Epic also charged account holders without authorization through intentionally confusing in-game buttons, fooling players to make unintended purchases.
US National Institute of Standards and Technology (NIST) Publishes AI Risk Management Framework and Revises Cybersecurity Framework
NIST announced its intent to make new revisions to its Cybersecurity Framework (CSF) document, with an emphasis on cyberdefense and inclusivity across all economic sectors. The framework includes changes to the recommended cybersecurity best practices, sector-specific needs and new uses based on modifications to the framework.
While the CSF was initially established as a non-mandatory resource for critical infrastructure, the planned update aims to be more broadly tailored for organizations within government, academia and industry.
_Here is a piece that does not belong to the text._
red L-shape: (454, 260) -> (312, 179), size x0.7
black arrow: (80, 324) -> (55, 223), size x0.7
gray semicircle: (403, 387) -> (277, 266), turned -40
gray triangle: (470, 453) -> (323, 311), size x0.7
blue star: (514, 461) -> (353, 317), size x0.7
NIST also published the AI Risk Management Framework (AI RMF) 1.0 on January 26th, 2023. It is intended to improve the ability to incorporate trustworthiness considerations into the design, development, use, and evaluation of AI products, services, and systems.
NIST developed the AI RFM to better manage risks to individuals, organizations, and society associated with artificial intelligence (AI). The AI RMF includes four functions and corresponding categories for organizations to use to mitigate risk throughout the development of AI.
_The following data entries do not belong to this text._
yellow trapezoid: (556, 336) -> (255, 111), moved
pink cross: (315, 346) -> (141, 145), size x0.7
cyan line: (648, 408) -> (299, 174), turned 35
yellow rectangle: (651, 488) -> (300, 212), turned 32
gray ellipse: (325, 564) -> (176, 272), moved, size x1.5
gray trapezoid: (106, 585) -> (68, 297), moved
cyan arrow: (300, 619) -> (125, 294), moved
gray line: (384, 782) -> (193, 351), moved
UK publishes more incorporation of privacy principles
The UK Information Commissioner's Office published a notice calling for more incorporation of privacy principles as companies build new technologies.
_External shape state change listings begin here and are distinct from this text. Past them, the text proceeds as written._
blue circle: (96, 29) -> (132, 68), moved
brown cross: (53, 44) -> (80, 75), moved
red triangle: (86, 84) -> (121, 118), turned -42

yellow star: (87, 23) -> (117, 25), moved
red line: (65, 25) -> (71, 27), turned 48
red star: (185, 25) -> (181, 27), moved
The ICO's stance is reflected in its Tech Horizons Report, which warns benefits of emerging tech over the next two to five years "could be lost if people feel companies are misusing their data." The report covers Internet of Things devices as well as tech in the health and financial space.
WhatsApp fined 5.5 million Euro for forced user consent in Ireland
The Irish Data Protection Commission completed its inquiry into Meta platform’s WhatsApp, and fined the company 5.5 million euros related to forced user consent for the processing of their data.
In response to intervention by the European Data Protection Board, the Irish watchdog also stated, “It’s not up to the board to ‘instruct and direct an authority to engage in open-ended and speculative investigation’, adding it would ask the EU’s top court to annul the order because it’s “problematic in jurisdictional terms.” This opens a rift between the local privacy protection authorities and the EU privacy protection authorities.
For more information, read the Data Guidance News and the Washington Post report.
France fines 3 million Euro to video game and smartphone company VOODOO
Major disagreement between Data Protection Commission and Data Protection Board in EU
The Irish Data Protection Commission issued final decisions invalidating Meta's contract performance as a lawful basis for seeking user permission to collect data for personalized advertising on Facebook and Instagram.
In contrast, the European Data Protection Board (EDPB) joins the view of the Austrian, German, French, Italian, Dutch, Norwegian, Polish, Portuguese and Swedish authorities, that behavioral advertisement is "objectively not necessary for the performance of Meta's alleged contract".
NOYB said the decisions — which followed complaints the group made in May 2018 on the day the EU General Data Protection Regulation took effect — "clearly shows massive disagreement" between the Data Protection Commission and the EDPB.